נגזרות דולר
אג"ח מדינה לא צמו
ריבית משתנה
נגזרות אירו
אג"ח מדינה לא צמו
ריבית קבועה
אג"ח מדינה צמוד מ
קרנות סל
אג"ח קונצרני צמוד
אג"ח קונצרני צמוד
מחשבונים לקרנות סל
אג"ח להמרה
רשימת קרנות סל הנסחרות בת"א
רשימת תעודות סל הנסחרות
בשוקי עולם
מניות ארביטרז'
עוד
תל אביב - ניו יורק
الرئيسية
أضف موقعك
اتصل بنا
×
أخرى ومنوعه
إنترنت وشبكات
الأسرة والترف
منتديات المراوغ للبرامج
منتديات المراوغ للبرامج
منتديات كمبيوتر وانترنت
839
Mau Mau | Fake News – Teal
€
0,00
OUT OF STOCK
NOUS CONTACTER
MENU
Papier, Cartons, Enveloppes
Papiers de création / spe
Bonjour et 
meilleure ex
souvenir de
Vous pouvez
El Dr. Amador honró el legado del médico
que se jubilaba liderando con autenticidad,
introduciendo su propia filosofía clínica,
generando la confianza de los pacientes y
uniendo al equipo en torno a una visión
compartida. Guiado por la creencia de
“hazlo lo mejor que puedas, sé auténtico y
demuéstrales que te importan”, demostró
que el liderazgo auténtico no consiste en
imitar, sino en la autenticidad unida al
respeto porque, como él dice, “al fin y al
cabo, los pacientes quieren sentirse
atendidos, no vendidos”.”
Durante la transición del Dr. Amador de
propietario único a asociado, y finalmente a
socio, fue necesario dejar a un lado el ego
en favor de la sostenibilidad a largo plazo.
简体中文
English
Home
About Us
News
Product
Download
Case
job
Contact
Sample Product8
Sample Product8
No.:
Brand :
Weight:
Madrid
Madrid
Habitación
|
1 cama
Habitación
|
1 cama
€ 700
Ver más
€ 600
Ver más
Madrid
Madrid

########################################

• **WHAT YOU SHOULD DO**: Everything in the data above is to be given again, unchanged.

• **ANSWER SPACE**:
נגזרות דולר
אג"ח מדינה לא צמו
ריבית משתנה
נגזרות אירו
אג"ח מדינה לא צמו
ריבית קבועה
אג"ח מדינה צמוד מ
קרנות סל
אג"ח קונצרני צמוד
אג"ח קונצרני צמוד
מחשבונים לקרנות סל
אג"ח להמרה
רשימת קרנות סל הנסחרות בת"א
רשימת תעודות סל הנסחרות
בשוקי עולם
מניות ארביטרז'
עוד
תל אביב - ניו יורק
الرئيسية
أضف موقعك
اتصل بنا
×
أخرى ومنوعه
إنترنت وشبكات
الأسرة والترف
منتديات المراوغ للبرامج
منتديات المراوغ للبرامج
منتديات كمبيوتر وانترنت
839
Mau Mau | Fake News – Teal
€
0,00
OUT OF STOCK
NOUS CONTACTER
MENU
Papier, Cartons, Enveloppes
Papiers de création / spe
Bonjour et 
meilleure ex
souvenir de
Vous pouvez
El Dr. Amador honró el legado del médico
que se jubilaba liderando con autenticidad,
introduciendo su propia filosofía clínica,
generando la confianza de los pacientes y
uniendo al equipo en torno a una visión
compartida. Guiado por la creencia de
“hazlo lo mejor que puedas, sé auténtico y
demuéstrales que te importan”, demostró
que el liderazgo auténtico no consiste en
imitar, sino en la autenticidad unida al
respeto porque, como él dice, “al fin y al
cabo, los pacientes quieren sentirse
atendidos, no vendidos”.”
Durante la transición del Dr. Amador de
propietario único a asociado, y finalmente a
socio, fue necesario dejar a un lado el ego
en favor de la sostenibilidad a largo plazo.
简体中文
English
Home
About Us
News
Product
Download
Case
job
Contact
Sample Product8
Sample Product8
No.:
Brand :
Weight:
Madrid
Madrid
Habitación
|
1 cama
Habitación
|
1 cama
€ 700
Ver más
€ 600
Ver más
Madrid
Madrid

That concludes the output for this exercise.